Dataset entries:
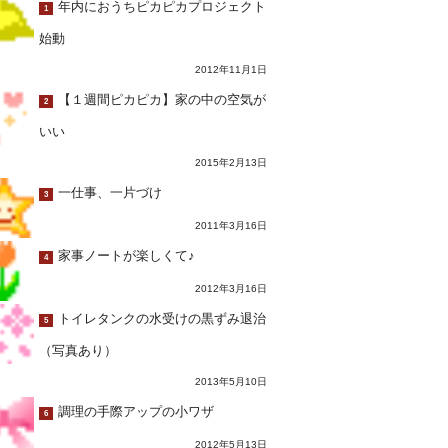
年内におうちピカピカプロジェクト
1
始動
2012年11月1日
【１週間ピカピカ】家の中の空気が
2
いい
2015年2月13日
一仕事、一片づけ
3
2011年3月16日
家事ノートが楽しくて♪
4
2012年3月16日
トイレタンクの水受けの黒ずみ退治
5
（写真あり）
2013年5月10日
調理の手際アップの小ワザ
6
2012年5月13日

WHAT YOU SHOULD DO: The expected response is every entry above, repeated exactly, pictures removed.

SOLUTION FOR THIS EXERCISE:
年内におうちピカピカプロジェクト
1
始動
2012年11月1日
【１週間ピカピカ】家の中の空気が
2
いい
2015年2月13日
一仕事、一片づけ
3
2011年3月16日
家事ノートが楽しくて♪
4
2012年3月16日
トイレタンクの水受けの黒ずみ退治
5
（写真あり）
2013年5月10日
調理の手際アップの小ワザ
6
2012年5月13日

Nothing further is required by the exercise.